Disk Space in DAMTP
This is a brief guide to disk spaces in DAMTP
Contents
- How much disk space are you using?
- Using cleanup and file compression
- Tape backups
- Data, Scratch and temporary space
- NOBACKUP directories
How much disk space are you using?
For most users the graphical quota monitor applet or the command
quota to in the quota
info is usually sufficient.
To obtain a list of disk space used by each directory use:
du -sk * .??*
The figure reported by du -sk is in KBytes. See the quota info page for more examples of using
du
There are no strict rules about the amount of Data or Scratch disk space usage on the public workstations - you will normally be able to use as much space as you need for your work. However, if you need more than 100 GBytes of long-term storage you should discuss your needs with the Computer Officers.

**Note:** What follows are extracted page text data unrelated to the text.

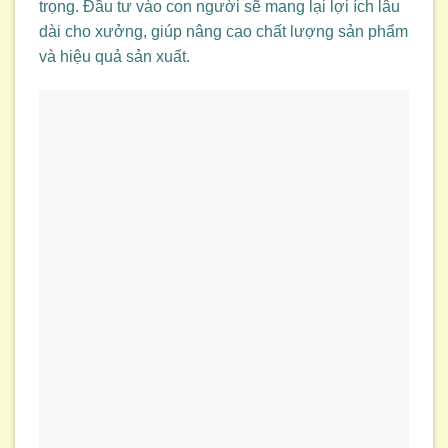
trọng. Đầu tư vào con người sẽ mang lại lợi ích lâu
dài cho xưởng, giúp nâng cao chất lượng sản phẩm
và hiệu quả sản xuất.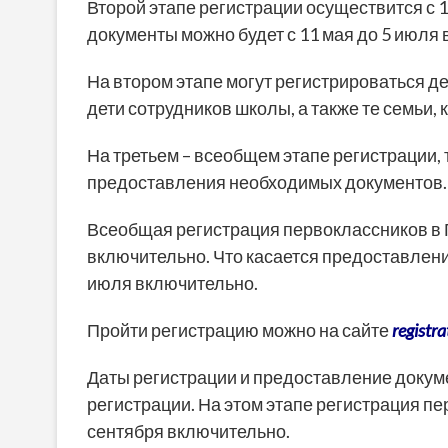
Второй этапе регистрации осуществится с 1
документы можно будет с 11 мая до 5 июля
На втором этапе могут регистрироваться дет
дети сотрудников школы, а также те семьи,
На третьем – всеобщем этапе регистрации, т
предоставления необходимых документов.
Всеобщая регистрация первоклассников в Г
включительно. Что касается предоставления
июля включительно.
Пройти регистрацию можно на сайте
registra
Даты регистрации и предоставление докуме
регистрации. На этом этапе регистрация пе
сентября включительно.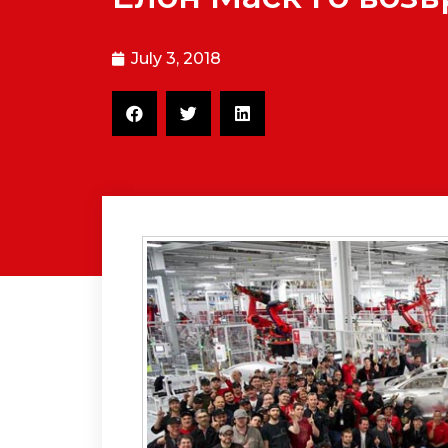
July 3, 2018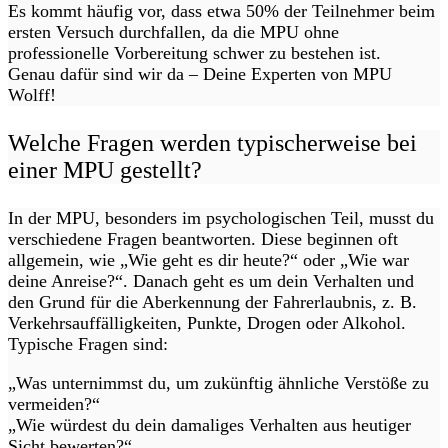
Es kommt häufig vor, dass etwa 50% der Teilnehmer beim
ersten Versuch durchfallen, da die MPU ohne
professionelle Vorbereitung schwer zu bestehen ist.
Genau dafür sind wir da – Deine Experten von MPU
Wolff!
Welche Fragen werden typischerweise bei
einer MPU gestellt?
In der MPU, besonders im psychologischen Teil, musst du
verschiedene Fragen beantworten. Diese beginnen oft
allgemein, wie „Wie geht es dir heute?“ oder „Wie war
deine Anreise?“. Danach geht es um dein Verhalten und
den Grund für die Aberkennung der Fahrerlaubnis, z. B.
Verkehrsauffälligkeiten, Punkte, Drogen oder Alkohol.
Typische Fragen sind:
„Was unternimmst du, um zukünftig ähnliche Verstöße zu
vermeiden?“
„Wie würdest du dein damaliges Verhalten aus heutiger
Sicht bewerten?“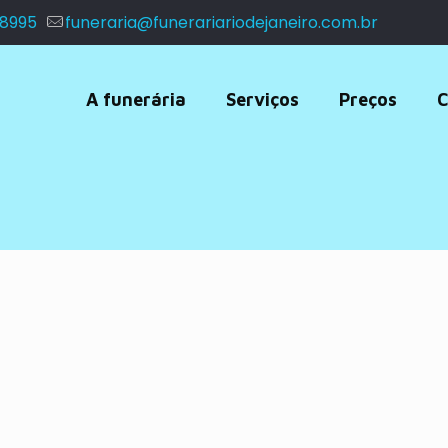
 8995
funeraria@funerariariodejaneiro.com.br
A funerária
Serviços
Preços
C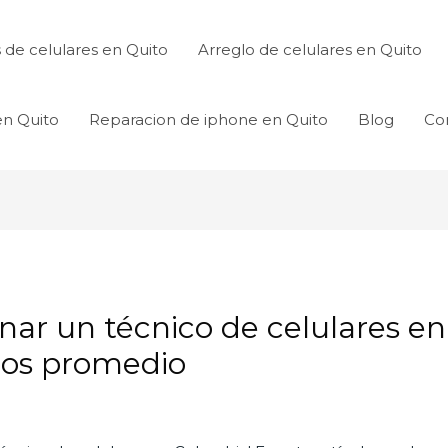
de celulares en Quito
Arreglo de celulares en Quito
en Quito
Reparacion de iphone en Quito
Blog
Co
ar un técnico de celulares en
rios promedio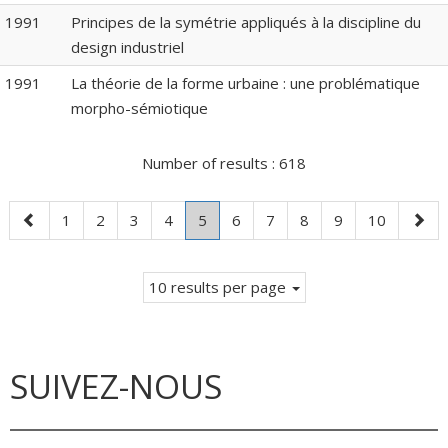
1991
Principes de la symétrie appliqués à la discipline du
design industriel
1991
La théorie de la forme urbaine : une problématique
morpho-sémiotique
Number of results :
618
Previous
Page
Page
Page
Page
Page
.
Page
Page
Page
Page
Page
Next
1
2
3
4
5
6
7
8
9
10
page
Current
page
page.
10 results per page
SUIVEZ-NOUS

If you need very large amounts of space, i.e. many hundereds of GBytes, you should seek funding to provide the necessary resources within your own research group.
You can find out how much free space remains on the disk where files are
stored using the df command. This is usually pointless since it
wil be shared by so many other users.
Please check your disk usage regularly. We impose disk quota limit on home directories but not on Data or Scratch spaces.

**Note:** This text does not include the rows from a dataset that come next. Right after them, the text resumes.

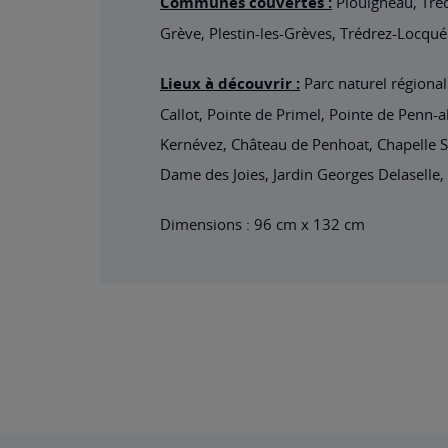
Communes couvertes
:
Plouigneau, Tréd
Grève, Plestin-les-Grèves, Trédrez-Locqué
Lieux à découvrir
:
Parc naturel régional
Callot, Pointe de Primel, Pointe de Penn-
Kernévez, Château de Penhoat, Chapelle S
Dame des Joies, Jardin Georges Delaselle
Dimensions : 96 cm x 132 cm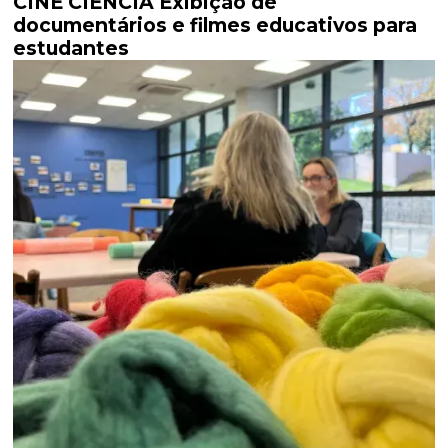
CINE CIÊNCIA Exibição de
documentários e filmes educativos para
estudantes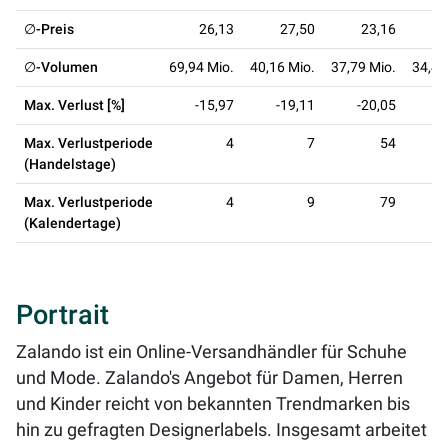
∅-Preis
26,13
27,50
23,16
∅-Volumen
69,94 Mio.
40,16 Mio.
37,79 Mio.
34,44
Max. Verlust [%]
-15,97
-19,11
-20,05
-
Max. Verlustperiode
4
7
54
(Handelstage)
Max. Verlustperiode
4
9
79
(Kalendertage)
Portrait
Zalando ist ein Online-Versandhändler für Schuhe
und Mode. Zalando's Angebot für Damen, Herren
und Kinder reicht von bekannten Trendmarken bis
hin zu gefragten Designerlabels. Insgesamt arbeitet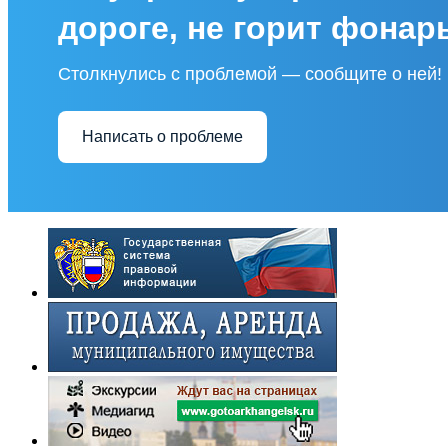
дороге, не горит фонар
Столкнулись с проблемой — сообщите о ней!
Написать о проблеме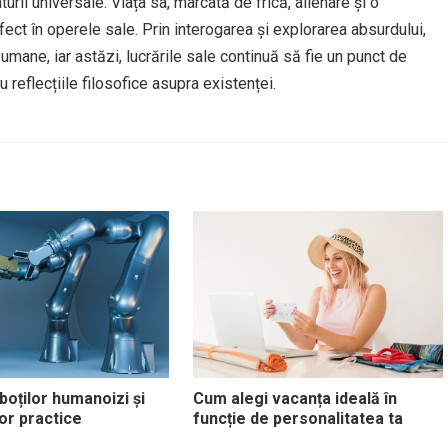
urii universale. Viața sa, marcată de frică, alienare și o
ect în operele sale. Prin interogarea și explorarea absurdului,
mane, iar astăzi, lucrările sale continuă să fie un punct de
 reflecțiile filosofice asupra existenței.
boților humanoizi și
Cum alegi vacanța ideală în
 lor practice
funcție de personalitatea ta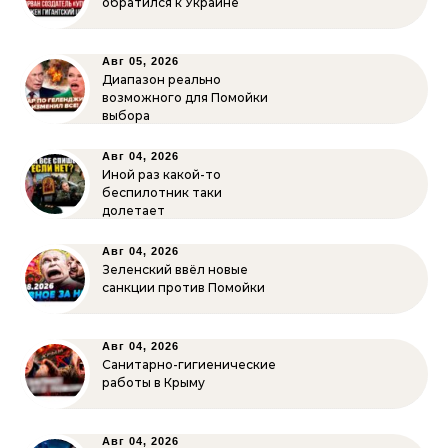
обратился к Украине
Авг 05, 2026
Диапазон реально
возможного для Помойки
выбора
Авг 04, 2026
Иной раз какой-то
беспилотник таки
долетает
Авг 04, 2026
Зеленский ввёл новые
санкции против Помойки
Авг 04, 2026
Санитарно-гигиенические
работы в Крыму
Авг 04, 2026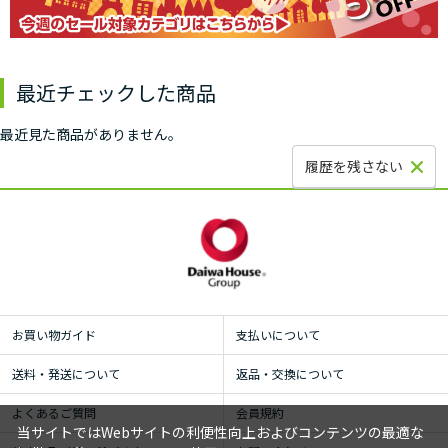
最近チェックした商品
最近見た商品がありません。
履歴を残さない
お買い物ガイド
支払いについて
送料・発送について
返品・交換について
よくあるご質問
会員規約
当サイトではWebサイトの利便性向上およびコンテンツの最適な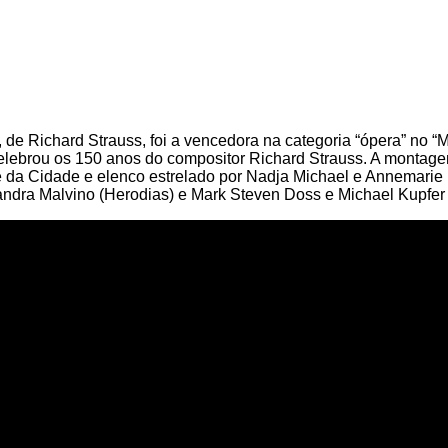
, de Richard Strauss, foi a vencedora na categoria “ópera” no 
elebrou os 150 anos do compositor Richard Strauss. A montage
é da Cidade e elenco estrelado por Nadja Michael e Annemarie 
ejandra Malvino (Herodias) e Mark Steven Doss e Michael Kupfe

Note that if a disk becomes full, all users with files and directories on that disk may be unable to continue working on their files.

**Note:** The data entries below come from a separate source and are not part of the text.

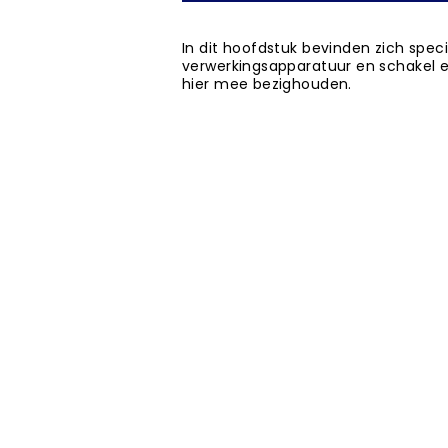
In dit hoofdstuk bevinden zich spec
verwerkingsapparatuur en schakel e
hier mee bezighouden.
esteksystematiek, werksoortenmethodiek, werksoorten, bouwdelen, k
kschrijvers, aannemers, bouwnijverheid, fabrikantenindex, hoofdst
NBS BV
Herenweg 69
1433GX
Kudelstaart
ONZE PARTNERS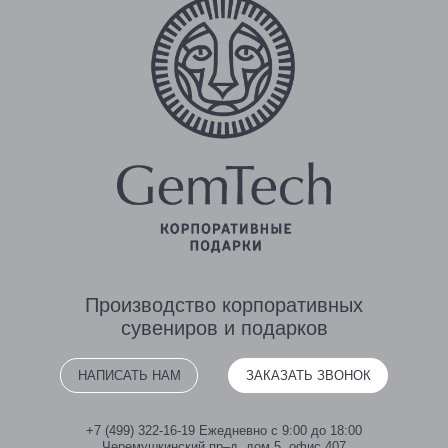
Производство
корпоративных
сувениров
и подарков
НАПИСАТЬ НАМ
ЗАКАЗАТЬ ЗВОНОК
+7 (499) 322-16-19
Ежедневно с 9:00 до 18:00
Черемушкинский пр–д, дом 5, офис 407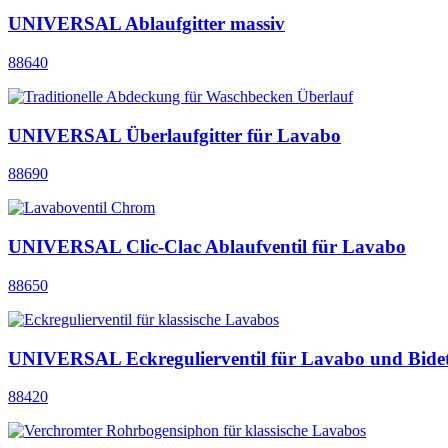
UNIVERSAL Ablaufgitter massiv
88640
UNIVERSAL Überlaufgitter für Lavabo
88690
UNIVERSAL Clic-Clac Ablaufventil für Lavabo
88650
UNIVERSAL Eckregulierventil für Lavabo und Bide
88420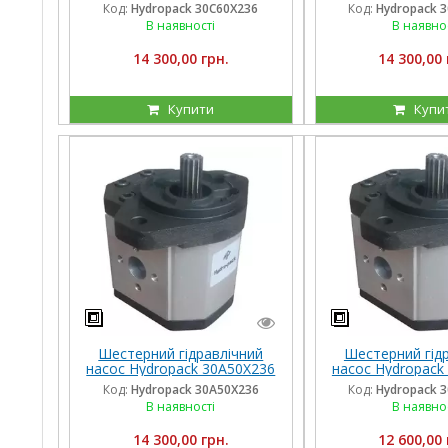
(60 см3) правого обертання
(60 см3) лівого
Код:
Hydropack 30C60X236
Код:
Hydropack 
В наявності
В наявно
14 300,00 грн.
14 300,00 
Купити
Купи
Шестерний гідравлічний
Шестерний гід
насос Hydropack 30A50X236
насос Hydropack
(50 см3) лівого обертання
(46 см3) лівого
Код:
Hydropack 30A50X236
Код:
Hydropack 
В наявності
В наявно
14 300,00 грн.
12 600,00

If a disk fills the COs may take emergency action to free up disk space, either by deleting any files which are growing without limit (usually output from a faulty user program), or by deleting very large files belonging to anyone found to be using more than their fair share of the disk.
Using cleanup and file compression
Please ensure that you delete all files which are not actually needed, especially old backup files, files which can be easily recreated (e.g. executable files, dvi output from TeX) or files which are available from Internet archives. You should also compress very large files, especially text files which often compress by a factor of over 90%.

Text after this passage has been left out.